Hopefully your PR will be answered in a timely manner and your contribution will help others in the future.

Testing your Changes

When you submit a pull request, Altair's continuous integration test suite will run a number of tests to validate the correctness of your code. It can be helpful when debugging to run those tests locally; to do this first install Altair's development requirements:

$ pip install -r requirements_dev.txt

and then run the test suite with:

$ make test

Adding Examples

We are always interested in new examples contributed from the community. These could be everything from simple one-panel scatter and line plots, to more complicated layered or stacked plots, to more advanced interactive features. Before submitting a new example check the Altair Example Gallery to make sure that your idea has not already been implemented.

Once you have an example you would like to add there are a few guide lines to follow.
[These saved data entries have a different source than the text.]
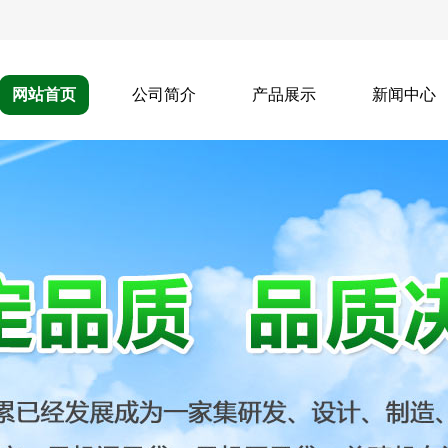
网站首页
公司简介
产品展示
新闻中心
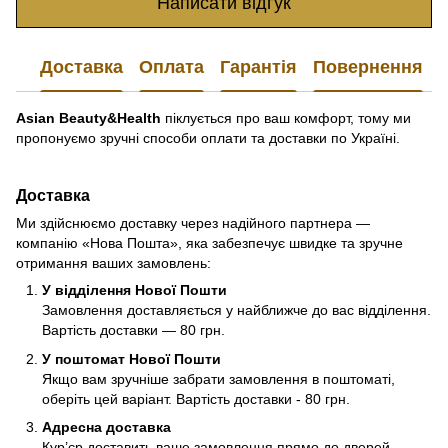
Написати відгук
Доставка
Оплата
Гарантія
Повернення
Asian Beauty&Health
піклується про ваш комфорт, тому ми
пропонуємо зручні способи оплати та доставки по Україні.
Доставка
Ми здійснюємо доставку через надійного партнера —
компанію «Нова Пошта», яка забезпечує швидке та зручне
отримання ваших замовлень:
У відділення Нової Пошти
Замовлення доставляється у найближче до вас відділення.
Вартість доставки — 80 грн.
У поштомат Нової Пошти
Якщо вам зручніше забрати замовлення в поштоматі,
оберіть цей варіант. Вартість доставки - 80 грн.
Адресна доставка
Кур’єр доставить ваше замовлення прямо до дверей.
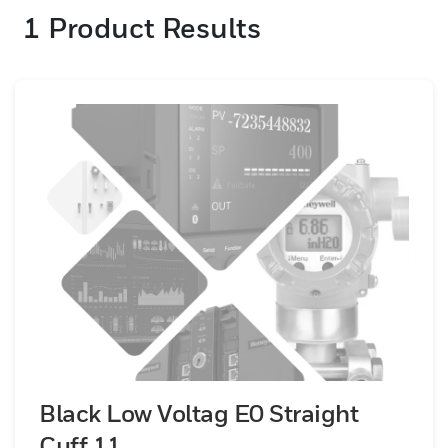
1
Product Results
Black Low Voltag E0 Straight
Cuff 11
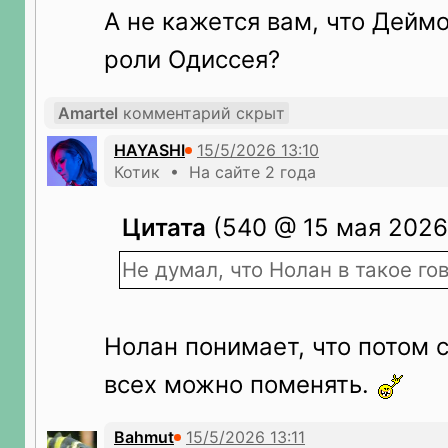
А не кажется вам, что Дейм
роли Одиссея?
Amartel
комментарий скрыт
HAYASHI
Котик • На сайте 2 года
Цитата
(540 @ 15 мая 2026 
Не думал, что Нолан в такое говно
Нолан понимает, что потом
всех можно поменять.
Bahmut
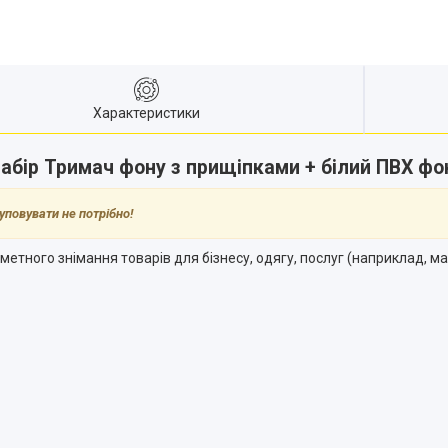
Характеристики
абір Тримач фону з прищіпками + білий ПВХ ф
уповувати не потрібно!
тного знімання товарів для бізнесу, одягу, послуг (наприклад, ман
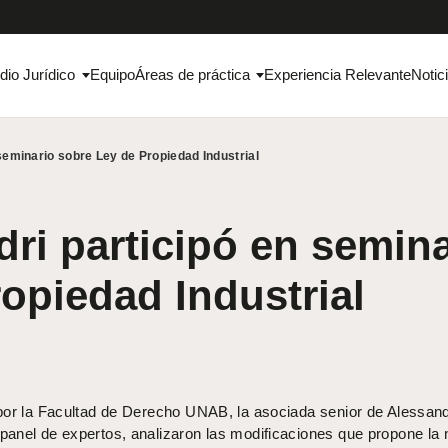
dio Jurídico
Equipo
Áreas de práctica
Experiencia Relevante
Notic
seminario sobre Ley de Propiedad Industrial
ri participó en semina
opiedad Industrial
por la Facultad de Derecho UNAB, la asociada senior de Alessand
anel de expertos, analizaron las modificaciones que propone la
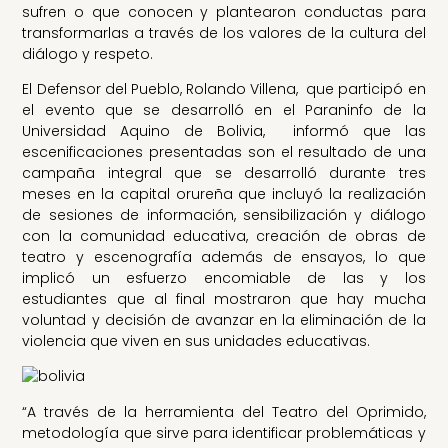
sufren o que conocen y plantearon conductas para
transformarlas a través de los valores de la cultura del
diálogo y respeto.
El Defensor del Pueblo, Rolando Villena, que participó en
el evento que se desarrolló en el Paraninfo de la
Universidad Aquino de Bolivia, informó que las
escenificaciones presentadas son el resultado de una
campaña integral que se desarrolló durante tres
meses en la capital orureña que incluyó la realización
de sesiones de información, sensibilización y diálogo
con la comunidad educativa, creación de obras de
teatro y escenografía además de ensayos, lo que
implicó un esfuerzo encomiable de las y los
estudiantes que al final mostraron que hay mucha
voluntad y decisión de avanzar en la eliminación de la
violencia que viven en sus unidades educativas.
“A través de la herramienta del Teatro del Oprimido,
metodología que sirve para identificar problemáticas y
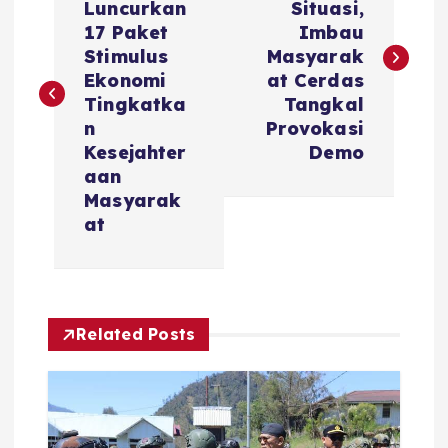
Luncurkan
Situasi,
s
17 Paket
Imbau
Stimulus
Masyarak
t
Ekonomi
at Cerdas
Tingkatka
Tangkal
n
n
Provokasi
Kesejahter
Demo
a
aan
Masyarak
v
at
i
g
Related Posts
a
t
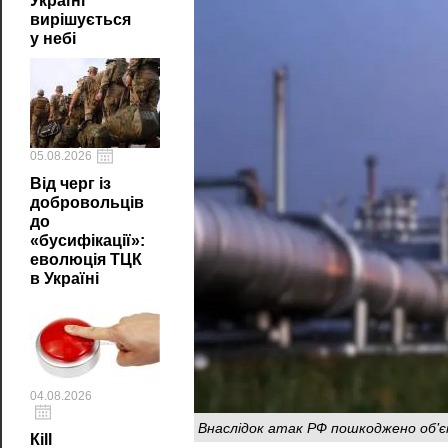
Україні
вирішується
у небі
05.08.2026
Від черг із
добровольців
до
«бусифікації»:
еволюція ТЦК
в Україні
04.08.2026
Внаслідок атак РФ пошкоджено об'
Кill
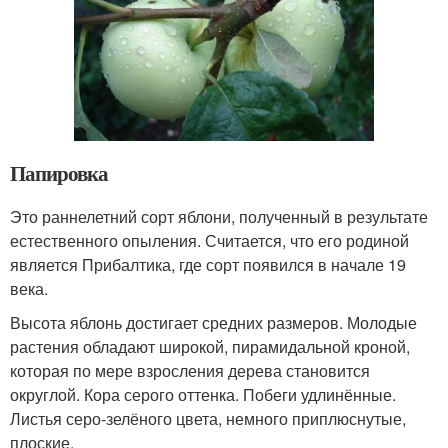
Папировка
Это раннелетний сорт яблони, полученный в результате
естественного опыления. Считается, что его родиной
является Прибалтика, где сорт появился в начале 19
века.
Высота яблонь достигает средних размеров. Молодые
растения обладают широкой, пирамидальной кроной,
которая по мере взросления дерева становится
округлой. Кора серого оттенка. Побеги удлинённые.
Листья серо-зелёного цвета, немного приплюснутые,
плоские.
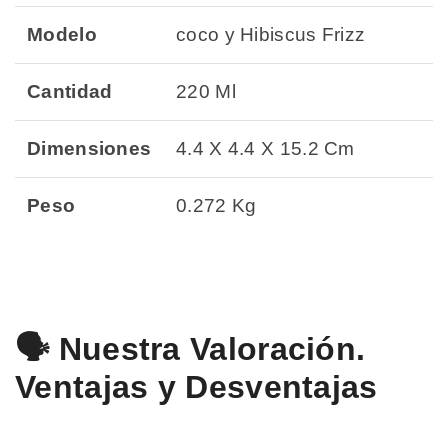
Modelo
coco y Hibiscus Frizz
Cantidad
220 Ml
Dimensiones
4.4 X 4.4 X 15.2 Cm
Peso
0.272 Kg
🗣️ Nuestra Valoración.
Ventajas y Desventajas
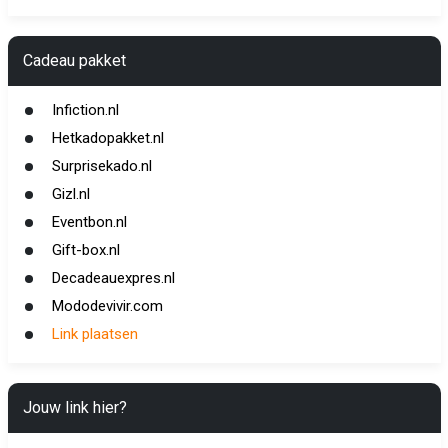
Cadeau pakket
Infiction.nl
Hetkadopakket.nl
Surprisekado.nl
Gizl.nl
Eventbon.nl
Gift-box.nl
Decadeauexpres.nl
Mododevivir.com
Link plaatsen
Jouw link hier?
Every example should:

  • be saved as a stand alone script in the altair/examples/ directory.
  • have a descriptive docstring, which will eventually be extracted for the documentation website.
  • contain a category tag.
  • define a chart variable with the main chart object (This will be used both in the unit tests to confirm that the example executes properly, and also eventually used to display the visualization on the documentation website).
  • not make any external calls to download data within the script (i.e. don't use urllib). You can define your data directly within the example file, generate your data using pandas and numpy, or you can use data available in the vega_datasets package.

The easiest way to get started would be to adapt examples from the Vega-Lite example gallery which are missing in the Altair gallery. Or you can feel free to be creative and build your own visualizations.

Often it is convenient to draft an example outside of the main repository, such as Google Colab, to avoid difficulties when working with git. Once you have an example you would like to add, follow the same contribution procedure outlined above.

Some additional notes:

  • all examples should be in their own file in the altair/examples directory, and the format and style of new contributions should generally match that of existing examples.
  • The file docstring will be rendered into HTML via reStructuredText, so use that format for any hyperlinks or text styling. In particular, be sure you include a title in the docstring underlined with ---, and be sure that the size of the underline exactly matches the size of the title text.
  • If your example fits into a chart type but involves significant configuration it should be in the Case Studies category. If your example doesn't fit well into any category then it can be included in the Other Charts category.
  • For consistency all data used for a visualization should be assigned to the variable source. Then source is passed to the alt.Chart object. See other examples for guidance.
  • Example code should not require downloading external datasets. We suggest using the vega_datasets package if possible. If you are using the vega_datasets package there are multiple ways to refer to a data source. If the dataset you would like to use is included in local installation (vega_datasets.local_data.list_datasets()) then the data can be referenced directly, such as source = data.iris(). If the data is not included then it should be referenced by URL, such as source = data.movies.url. This is to ensure that Altair's automated test suite does not depend on availability of external HTTP resources.

Note that examples shown on the Altair website are only updated when a new version is released so your new example might not show up there for a while.